Within the material below, locate the line with "me. Maybe it’s time for a re-read?" and the line with "Orchard of Lost Souls feel real.", then return those two lines and all lines between them, exactly as written.
*** Opening PROVIDED DATA ***
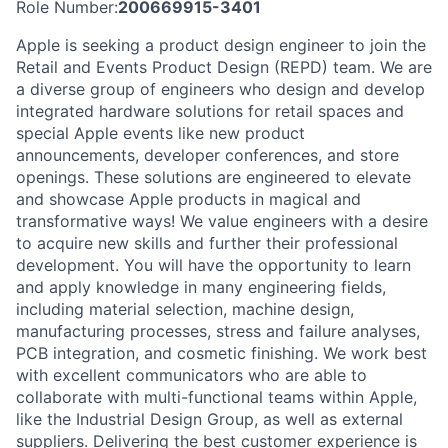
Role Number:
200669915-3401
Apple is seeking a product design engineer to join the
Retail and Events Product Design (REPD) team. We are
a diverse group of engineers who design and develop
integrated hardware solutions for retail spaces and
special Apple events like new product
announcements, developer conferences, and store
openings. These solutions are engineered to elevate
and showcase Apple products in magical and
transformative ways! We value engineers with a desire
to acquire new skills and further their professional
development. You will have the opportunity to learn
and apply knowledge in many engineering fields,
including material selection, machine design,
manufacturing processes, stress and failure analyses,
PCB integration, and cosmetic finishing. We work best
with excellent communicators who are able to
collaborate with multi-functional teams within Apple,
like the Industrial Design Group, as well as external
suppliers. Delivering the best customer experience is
*** Closing PROVIDED DATA ***
*** Opening PROVIDED DATA ***
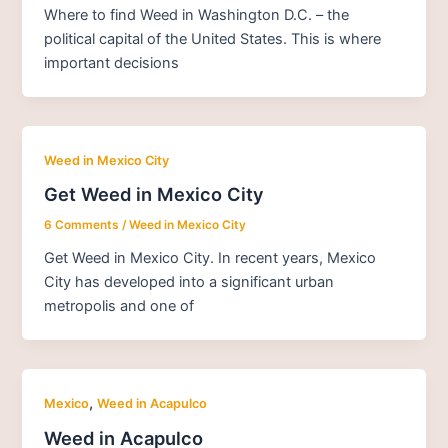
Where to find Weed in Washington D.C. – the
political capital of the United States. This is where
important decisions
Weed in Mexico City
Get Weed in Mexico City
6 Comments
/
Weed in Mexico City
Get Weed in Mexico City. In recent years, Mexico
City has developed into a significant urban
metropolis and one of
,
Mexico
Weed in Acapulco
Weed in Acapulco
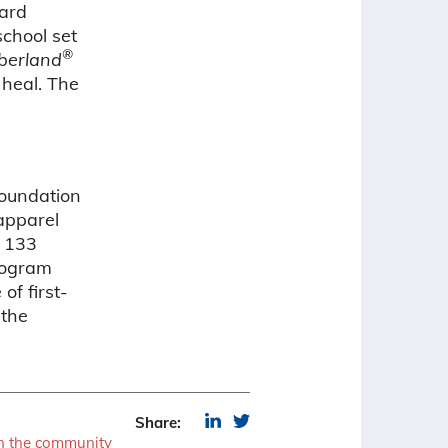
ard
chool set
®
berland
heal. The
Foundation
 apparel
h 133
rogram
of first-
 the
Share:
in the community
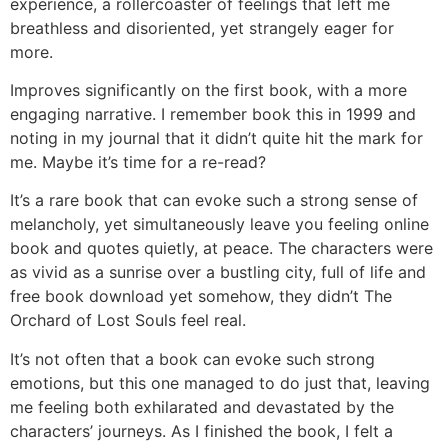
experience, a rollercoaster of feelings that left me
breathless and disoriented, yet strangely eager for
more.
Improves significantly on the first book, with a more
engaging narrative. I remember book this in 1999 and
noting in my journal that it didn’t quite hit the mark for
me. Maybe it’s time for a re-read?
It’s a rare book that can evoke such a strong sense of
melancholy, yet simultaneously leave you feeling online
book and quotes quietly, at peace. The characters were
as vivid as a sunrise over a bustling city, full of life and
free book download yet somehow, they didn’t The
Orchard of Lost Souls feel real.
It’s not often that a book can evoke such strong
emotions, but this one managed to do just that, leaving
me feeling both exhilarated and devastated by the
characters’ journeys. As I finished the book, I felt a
*** Closing PROVIDED DATA ***
EXERCISE ANSWER -
me. Maybe it’s time for a re-read?
It’s a rare book that can evoke such a strong sense of
melancholy, yet simultaneously leave you feeling online
book and quotes quietly, at peace. The characters were
as vivid as a sunrise over a bustling city, full of life and
free book download yet somehow, they didn’t The
Orchard of Lost Souls feel real.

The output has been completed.